O arcebispo publicou uma carta aberta sobre os casos de abusos de menores da Igreja, junto com os bispos auxiliares dom Nuno Almeida e dom Delfim Gomes.

A Comissão Independente publicou no dia 13 de fevereiro o relatório final sobre casos de menores na Igreja entre 1950 e 2022. No total, a comissão recebeu 564 testemunhos, dos quais 512 foram validados. Segundo o coordenador da comissão, o psiquiatra Pedro Strecht, foi possível calcular um “número mínimo” de 4815 vítimas. Em 3 de março, a CI entregou à Conferência Episcopal Portuguesa (CEP) uma lista com nomes de supostos abusadores.

“Reconhecemos que os abusos sexuais não foram tratados como prioridade, arrastando consigo erros, omissões e negligência. Reconhecemos, ainda, que nos últimos dias, houve mensagens confusas e contraditórias e equívocos de comunicação sobre o modo de agir da Igreja perante este flagelo hediondo.
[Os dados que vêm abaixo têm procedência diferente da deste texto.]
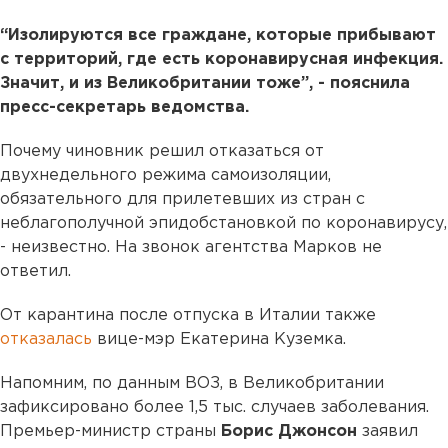
“Изолируются все граждане, которые прибывают
с территорий, где есть коронавирусная инфекция.
Значит, и из Великобритании тоже”, - пояснила
пресс-секретарь ведомства.
Почему чиновник решил отказаться от
двухнедельного режима самоизоляции,
обязательного для прилетевших из стран с
неблагополучной эпидобстановкой по коронавирусу,
- неизвестно. На звонок агентства Марков не
ответил.
От карантина после отпуска в Италии также
отказалась
вице-мэр Екатерина Куземка.
Напомним, по данным ВОЗ, в Великобритании
зафиксировано более 1,5 тыс. случаев заболевания.
Премьер-министр страны
Борис Джонсон
заявил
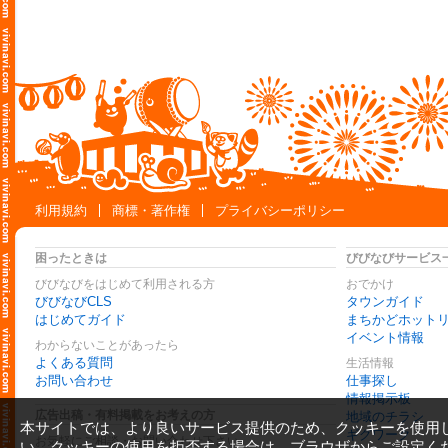
利用規約
商標・著作権
プライバシーポリシー
困ったときは
びびなびサービス
びびなびをはじめて利用される方
おでかけ
びびなびCLS
タウンガイド
はじめてガイド
まちかどホット
イベント情報
わからないことがあったら
よくある質問
生活情報
お問い合わせ
仕事探し
情報掲示板
広告出稿・有料掲載をお考えの方
地域のチラシ
本サイトでは、より良いサービス提供のため、クッキーを使用
ギグワーク
お気軽にご相談・お問い合わせ下さい
い。クッキーの使用を拒否する場合は、ブラウザからご設定く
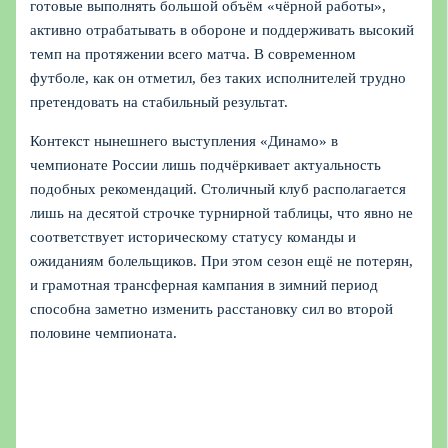
готовые выполнять большой объём «чёрной работы»,
активно отрабатывать в обороне и поддерживать высокий
темп на протяжении всего матча. В современном
футболе, как он отметил, без таких исполнителей трудно
претендовать на стабильный результат.
Контекст нынешнего выступления «Динамо» в
чемпионате России лишь подчёркивает актуальность
подобных рекомендаций. Столичный клуб располагается
лишь на десятой строчке турнирной таблицы, что явно не
соответствует историческому статусу команды и
ожиданиям болельщиков. При этом сезон ещё не потерян,
и грамотная трансферная кампания в зимний период
способна заметно изменить расстановку сил во второй
половине чемпионата.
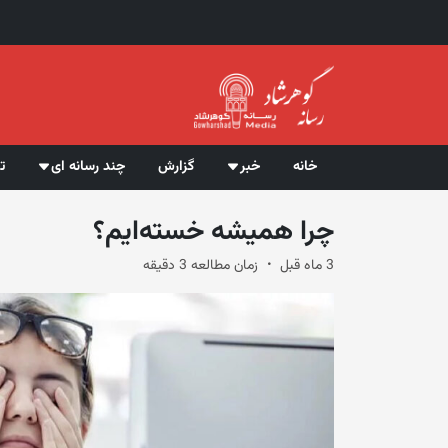
خانه
خبر
گزارش
چند رسانه ای
ت
چرا همیشه خسته‌ایم؟
3 ماه قبل
زمان مطالعه 3 دقیقه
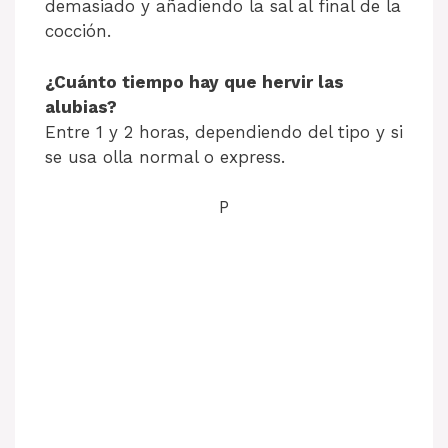
demasiado y añadiendo la sal al final de la
cocción.
¿Cuánto tiempo hay que hervir las
alubias?
Entre 1 y 2 horas, dependiendo del tipo y si
se usa olla normal o express.
P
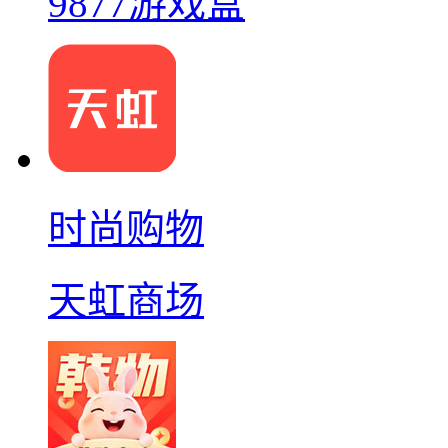
9877游戏盒
时尚购物
天虹商场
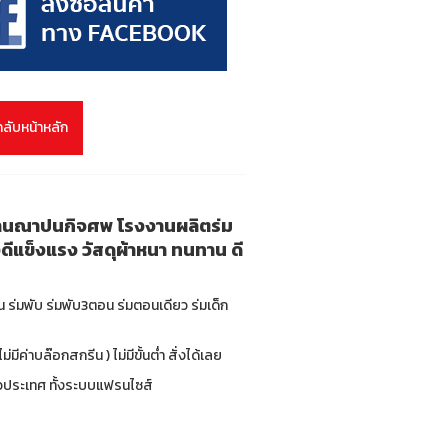
กลับหน้าหลัก
ก งานณาปนกิจศพ โรงงานผลิตร่ม
ดีแข็งแรง วัสดุผ้าหนา ทนทาน ดี
่น ร่มพับ ร่มพับ3ตอน ร่มตอนเดียว ร่มเด็ก
มีค่าบล๊อกสกรีน ) ไม่มีขั้นต่ำ สั่งได้เลย
ทั่วประเทศ ทั้งระบบแฟรนไซส์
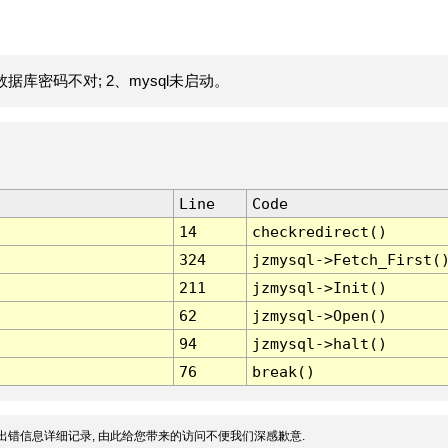
据库密码不对; 2、mysql未启动。
Line
Code
14
checkredirect()
324
jzmysql->Fetch_First(
211
jzmysql->Init()
62
jzmysql->Open()
94
jzmysql->halt()
76
break()
出错信息详细记录, 由此给您带来的访问不便我们深感歉意.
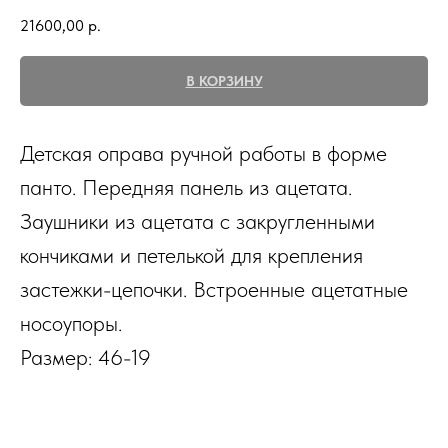
21600,00
р.
В КОРЗИНУ
Детская оправа ручной работы в форме
панто. Передняя панель из ацетата.
Заушники из ацетата с закругленными
кончиками и петелькой для крепления
застежки-цепочки. Встроенные ацетатные
носоупоры.
Размер: 46-19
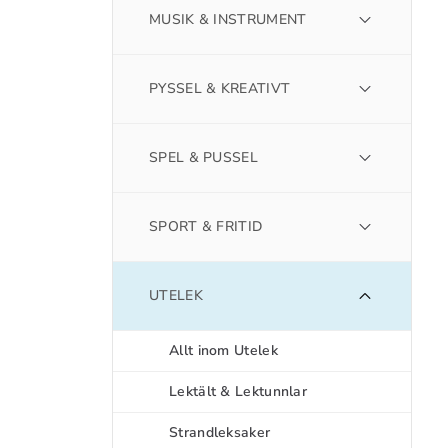
MUSIK & INSTRUMENT
PYSSEL & KREATIVT
SPEL & PUSSEL
SPORT & FRITID
UTELEK
Allt inom Utelek
Lektält & Lektunnlar
Strandleksaker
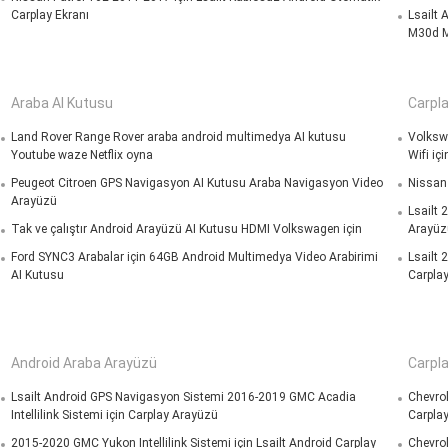
Carplay Ekranı
Lsailt 
M30d 
Araba AI Kutusu
Carpl
Land Rover Range Rover araba android multimedya AI kutusu
Volksw
Youtube waze Netflix oyna
Wifi iç
Peugeot Citroen GPS Navigasyon AI Kutusu Araba Navigasyon Video
Nissan
Arayüzü
Lsailt 
Tak ve çalıştır Android Arayüzü AI Kutusu HDMI Volkswagen için
Arayüz
Ford SYNC3 Arabalar için 64GB Android Multimedya Video Arabirimi
Lsailt 
AI Kutusu
Carpla
Android Araba Arayüzü
Carpl
Lsailt Android GPS Navigasyon Sistemi 2016-2019 GMC Acadia
Chevrol
Intellilink Sistemi için Carplay Arayüzü
Carpla
2015-2020 GMC Yukon Intellilink Sistemi için Lsailt Android Carplay
Chevrol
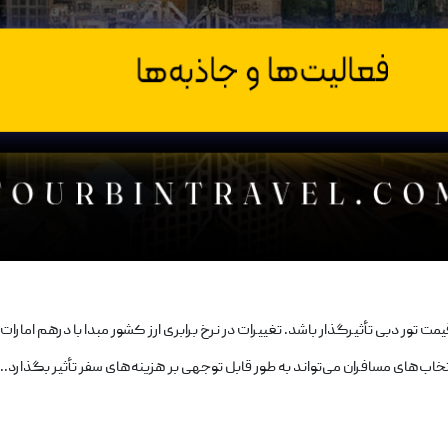
مت تور دبی تأثیرگذار باشد. تغییرات در نرخ برابری ارز کشور مبدا با درهم امارات، ه
اب‌های مسافران می‌تواند به طور قابل توجهی بر هزینه‌های سفر تأثیر بگذارد..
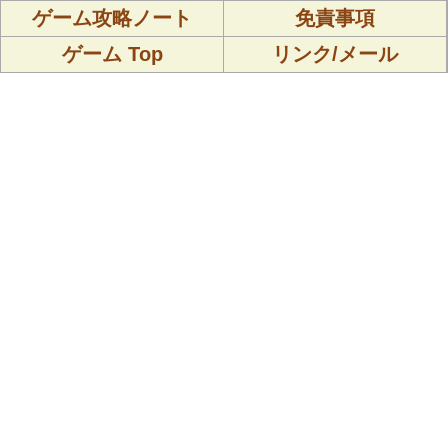
ゲーム攻略ノート
免責事項
ゲーム Top
リンク/メール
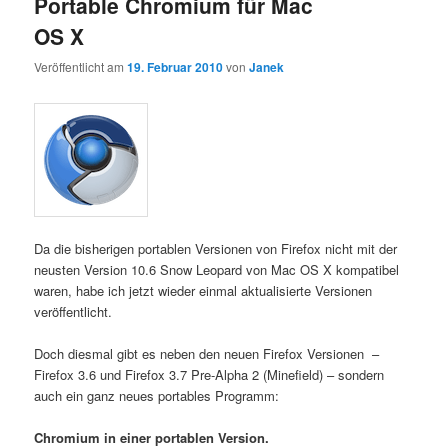
Portable Chromium für Mac
OS X
Veröffentlicht am
19. Februar 2010
von
Janek
Da die bisherigen portablen Versionen von Firefox nicht mit der
neusten Version 10.6 Snow Leopard von Mac OS X kompatibel
waren, habe ich jetzt wieder einmal aktualisierte Versionen
veröffentlicht.
Doch diesmal gibt es neben den neuen Firefox Versionen –
Firefox 3.6 und Firefox 3.7 Pre-Alpha 2 (Minefield) – sondern
auch ein ganz neues portables Programm:
Chromium in einer portablen Version.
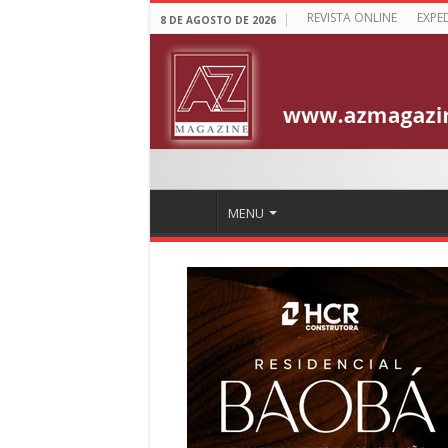
REVISTA ONLINE
EXPE
8 DE AGOSTO DE 2026
MENU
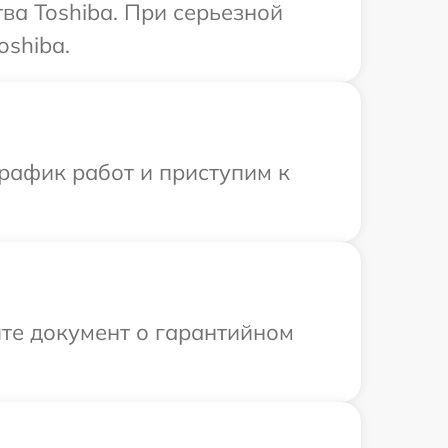
ва Toshiba. При серьезной
oshiba.
рафик работ и приступим к
те документ о гарантийном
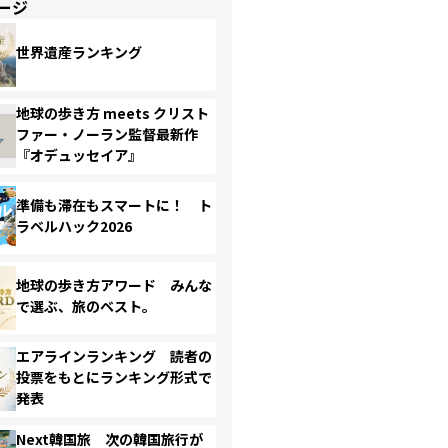
ージ
世界遺産ランキング
地球の歩き方 meets クリスト
ファー・ノーラン監督最新作
『オデュッセイア』
準備も滞在もスマートに！ ト
ラベルハック2026
地球の歩き方アワード みんな
で選ぶ、旅のベスト。
エアラインランキング 読者の
投票をもとにランキング形式で
発表
Next韓国旅 次の韓国旅行が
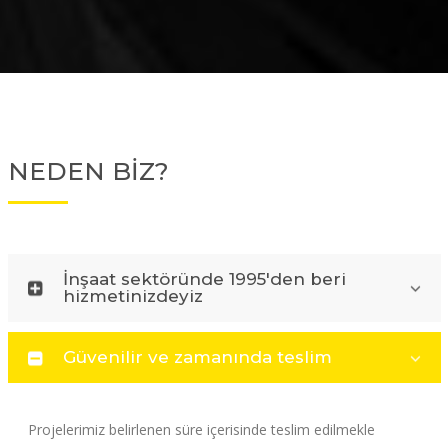
NEDEN BİZ?
İnşaat sektöründe 1995'den beri
hizmetinizdeyiz
Güvenilir ve zamanında teslim
Projelerimiz belirlenen süre içerisinde teslim edilmekle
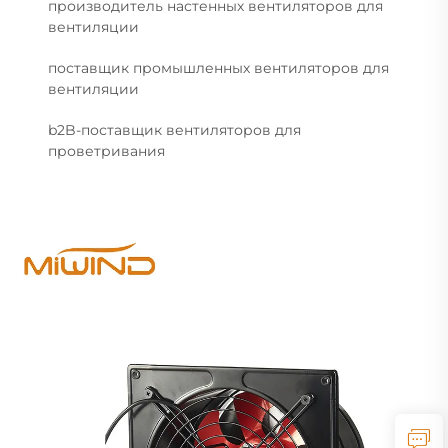
производитель настенных вентиляторов для
вентиляции
поставщик промышленных вентиляторов для
вентиляции
b2B-поставщик вентиляторов для
проветривания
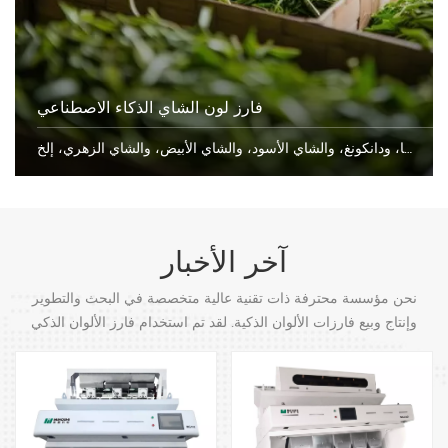
فارز لون الشاي الذكاء الاصطناعي
فارز لون الشايمناسبة لفرز أنواع مختلفة من الشاي، بما في ذلك الشاي الأخضر، وشاي بوير، وبحيرة ويست لونج جينغ، وبيلووتشون، وداهونغباو، وميتشا، وشيانغشا، ودانكونغ، والشاي الأسود، والشاي الأبيض، والشاي الزهري، إلخ.
آخر الأخبار
نحن مؤسسة محترفة ذات تقنية عالية متخصصة في البحث والتطوير
وإنتاج وبيع فارزات الألوان الذكية. لقد تم استخدام فارز الألوان الذكي
الخاص بنا على نطاق واسع في العديد من الصناعات في العالم.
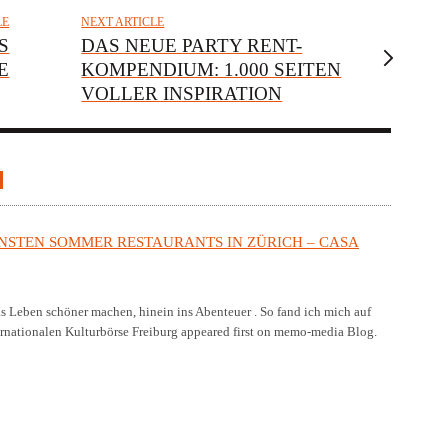
LE
NEXT ARTICLE
S
DAS NEUE PARTY RENT-
E
KOMPENDIUM: 1.000 SEITEN
VOLLER INSPIRATION
ÖNSTEN SOMMER RESTAURANTS IN ZÜRICH – CASA
as Leben schöner machen, hinein ins Abenteuer . So fand ich mich auf
ernationalen Kulturbörse Freiburg appeared first on memo-media Blog.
Por tudo isso, pedimos perdão”, diz dom Cordeiro na carta.

Para o arcebispo, o relatório “reforça a responsabilidade de cada um de nós”. “Somos todos chamados ao firme compromisso de garantir que as atividades pastorais se desenvolvam sempre em ambientes são e seguros”, disse.

O arcebispo disse que ele e os bispos auxiliares encontraram e ouviram “testemunhos de algumas pessoas que foram vítimas de abuso sexual por membros da Igreja”.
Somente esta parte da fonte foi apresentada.